A new spin on origins of evolvability: survival of the evolvable

Diversity trumps competition
April 30, 2013
evolvability_heat_map

Evolvability heat map for the abstract passive drift model. The average evolvability of organisms in each niche at the end of a simulation is shown averaged over 50 independent runs. The lighter the color, the more evolvable individuals are within that niche. The overall result is that evolvability increases with increasing distance from the starting niche in the center. (Credit: Joel Lehman, Kenneth O. Stanley/PLoS ONE)

Scientists have long observed that species seem to have become increasingly capable of evolving in response to changes in the environment.

But computer science researchers now say that the popular explanation of competition to survive in nature may not actually be necessary for evolvability to increase.

In a paper published this week in open-access PLOS ONE, the researchers report that evolvability can increase over generations regardless of whether species are competing for food, habitat or other factors.

Using a simulated model they designed to mimic how organisms evolve, the researchers saw increasing evolvability even without competitive pressure.

“The explanation is that evolvable organisms separate themselves naturally from less evolvable organisms over time simply by becoming increasingly diverse,” said Kenneth O. Stanley, an associate professor at the College of Engineering and Computer Science at the University of Central Florida.

He co-wrote the paper about the study along with lead author Joel Lehman, a post-doctoral researcher at the University of Texas at Austin.

The finding could have implications for the origins of evolvability in many species.

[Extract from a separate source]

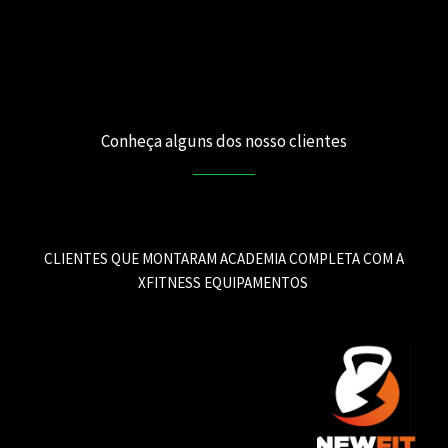
Conheça alguns dos nosso clientes
CLIENTES QUE MONTARAM ACADEMIA
COMPLETA COM A
XFITNESS EQUIPAMENTOS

“When new species appear in the future, they are most likely descendants of those that were evolvable in the past,” Lehman said. “The result is that evolvable species accumulate over time even without selective pressure.”

During the simulations, the team’s simulated organisms became more evolvable without any pressure from other organisms out-competing them. The simulations were based on a conceptual algorithm.

“The algorithms used for the simulations are abstractly based on how organisms are evolved, but not on any particular real-life organism,” explained Lehman.

The team’s hypothesis is unique and is in contrast to most popular theories for why evolvability increases.

“An important implication of this result is that traditional selective and adaptive explanations for phenomena such as increasing evolvability deserve more scrutiny and may turn out unnecessary in some cases,” Stanley said.